Dehydration is a common reason for hospitalisation among the older population. The risk of dehydration increases because your body doesn’t adjust as well to sudden changes in the weather’s temperature. Also, it’s more common for ageing people to have chronic illnesses and take regular medications. Both of these factors can impact on the bodies response to heat, and you’ll possibly sweat less.
By drinking plenty of water, even if you don’t feel thirsty, you’ll stay hydrated. If you don’t like water, you can opt for other caffeine free liquids to help you stay hydrated. You should definitely avoid alcohol in the hot weather too.
In general as you get older your kidney function declines. If you’re really thirsty, have a headache, feel tired or confused, there’s a possibility you’re dehydrated. If dehydration isn’t corrected by drinking fluids, you can go into renal (kidney) failure. Renal failure is life threatening. If you’ve stopped urinating or have any of the above symptoms, you should seek immediate medical attention.
According to the Better Health Channel, elderly people lose approximately 2 litres of fluid each day. This needs to be replaced by taking in a similar amount of fluid (approximately 8 cups). When it’s hot weather, this amount increases.
Air-conditioning, ceiling fans, and pedestal fans are all a great help to keep you cool. If you don’t have these items there are some other little tricks that you can do.
By eating colder foods such as popsicles, and light salads, you’ll keep your body cooler. You can also adopt little tricks such as putting a cool, wet cloth on the back of your neck. If you don’t have air-conditioning this can really help. Also sitting your feet in a cool bucket of water can be cooling to the body.
If the sun is beaming into your home, your house will get hot. Try to block the direct sun from coming in, and if you can afford to do so, invest in some window tinting.
Safety in the sun
If you’re trying to cool down, be sure not to put ice directly onto your skin because your skin becomes more fragile and ice can burn the skin. Always put an ice pack inside something such as a pillow case before you apply it to the skin.
If you venture outside always wear sunscreen, a hat, sunglasses, and cover up your body as much as possible without overheating. Seek shade wherever possible and don’t stay out too long.

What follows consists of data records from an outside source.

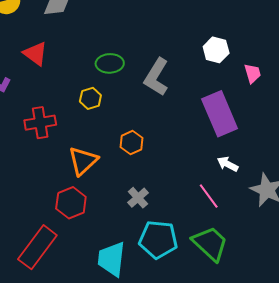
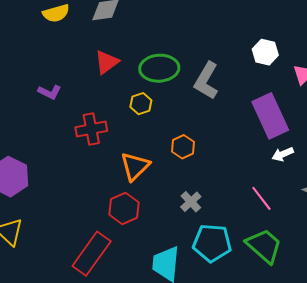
red triangle: (35, 54) -> (107, 62), moved, turned 48
green ellipse: (110, 63) -> (159, 68), size x1.4
white arrow: (228, 164) -> (283, 154), moved, turned -50

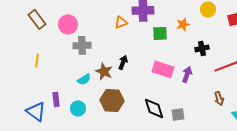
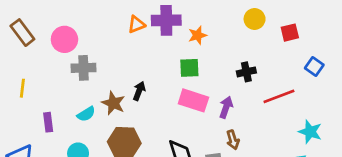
orange triangle: (121, 22) -> (136, 24), moved
orange star: (183, 24) -> (198, 35), moved
green square: (160, 33) -> (189, 68), moved
brown arrow: (219, 98) -> (233, 140), moved
purple rectangle: (56, 99) -> (48, 122), moved

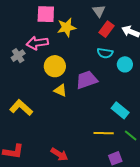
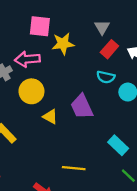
yellow circle: (55, 66) -> (31, 91), moved
purple trapezoid: (87, 80) -> (82, 107), turned -100
yellow line: (104, 133) -> (74, 168), moved

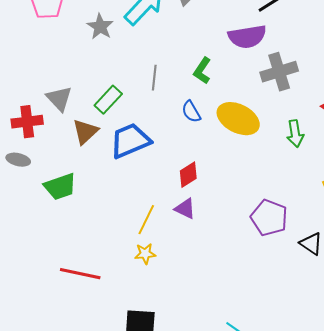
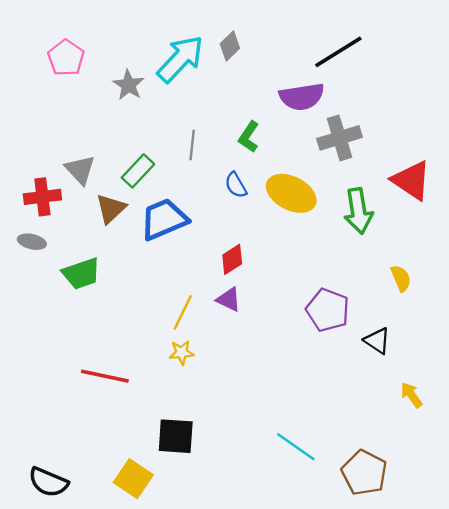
green arrow: (295, 134) -> (358, 211), size x1.4

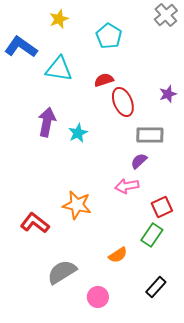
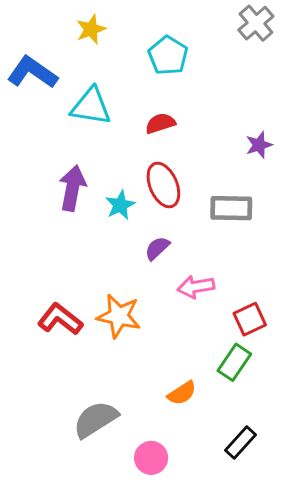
red ellipse: (123, 102) -> (163, 185), moved
purple semicircle: (139, 161) -> (157, 248), moved
red L-shape: (35, 223) -> (60, 319), moved

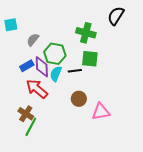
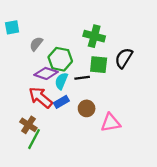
black semicircle: (116, 16) -> (124, 58), moved
blue rectangle: (27, 66) -> (61, 102), moved
purple diamond: (42, 67) -> (46, 73), turned -70

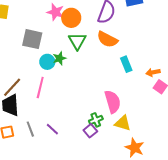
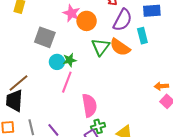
green triangle: (77, 41) -> (101, 47), moved
cyan rectangle: (126, 64) -> (142, 36), moved
pink line: (40, 87) -> (67, 82), moved
pink semicircle: (113, 102) -> (89, 105), moved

Wearing light weight clothing is also optimal during the hot weather. This can be challenging for some people, especially if they’re suffering from cognitive impairment.
Taking Care of Your Neighbours
If you have an elderly family member, friend or neighbour, it’s a great idea to check up on them regularly during the hot days. Check that they’re drinking water and fill up their water bottles for them while you’re there.

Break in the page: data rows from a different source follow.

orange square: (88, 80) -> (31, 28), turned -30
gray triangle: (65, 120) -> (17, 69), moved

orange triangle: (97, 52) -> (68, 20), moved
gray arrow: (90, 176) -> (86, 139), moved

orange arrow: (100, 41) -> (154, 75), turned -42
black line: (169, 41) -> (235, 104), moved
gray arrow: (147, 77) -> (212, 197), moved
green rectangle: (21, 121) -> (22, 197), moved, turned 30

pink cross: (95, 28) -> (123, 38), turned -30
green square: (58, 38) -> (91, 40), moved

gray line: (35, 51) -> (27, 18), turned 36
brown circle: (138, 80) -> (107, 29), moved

If your loved one’s are living in a residential aged care facility, it will typically be air-conditioned and the staff are able to check up and make sure that the residents are managing in the heat.
But if you take your loved one on an outing during this time, consider venturing out to the shopping centre or a movie with them so that they can stay cool.

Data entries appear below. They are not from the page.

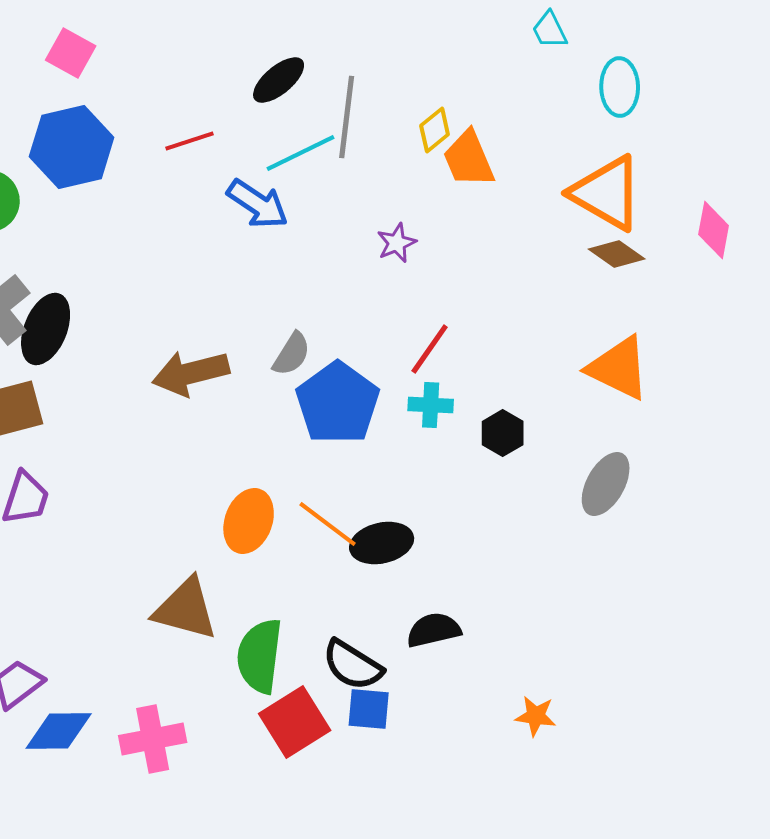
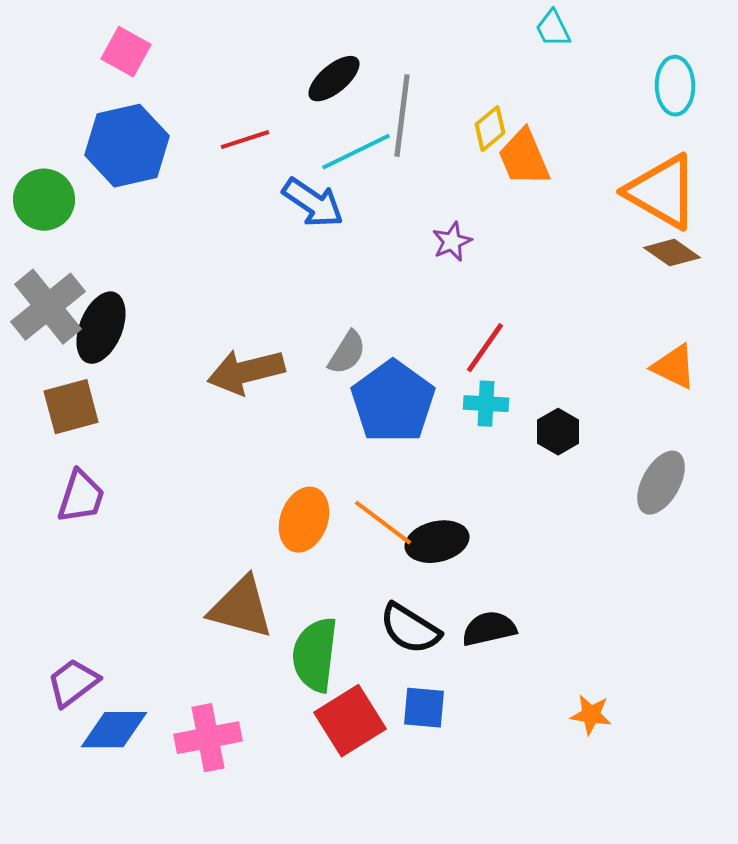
cyan trapezoid: (550, 30) -> (553, 29), moved
orange triangle: (619, 368) -> (674, 367), size x0.7
black semicircle: (353, 665) -> (410, 629), moved

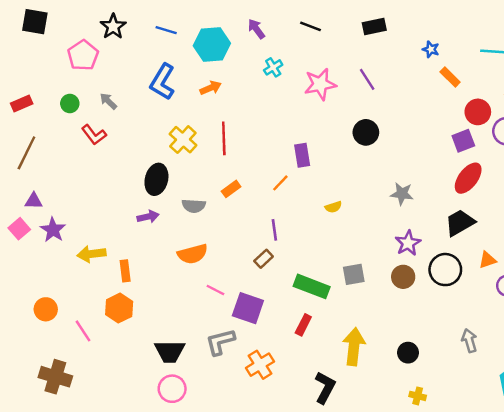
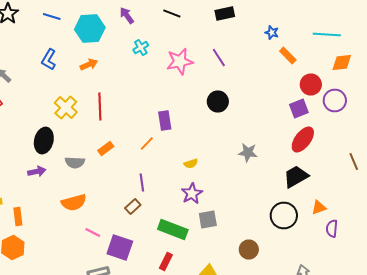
blue L-shape: (162, 82) -> (49, 60), size x0.7
purple star: (408, 243) -> (192, 194), moved
brown circle: (403, 277) -> (249, 250), moved

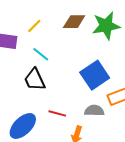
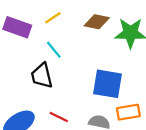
blue square: (95, 75) -> (108, 84), turned 32

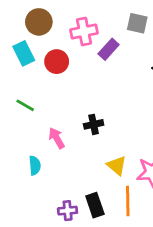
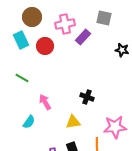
black cross: (94, 124) -> (87, 97), moved, turned 32
cyan semicircle: (35, 165) -> (29, 122), turned 40
yellow triangle: (117, 165) -> (73, 122), moved, turned -49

Also consider having your loved one stay with you during the hotter days so that you can make sure they’re dressing appropriately to the conditions, and taking in enough fluids.
If you or someone that you know are showing signs of heatstroke (confusion, seizures, stumbling) or dehydration, call the ambulance immediately. If you’re with a loved one, a friend, or even a stranger, stay with them until help arrives.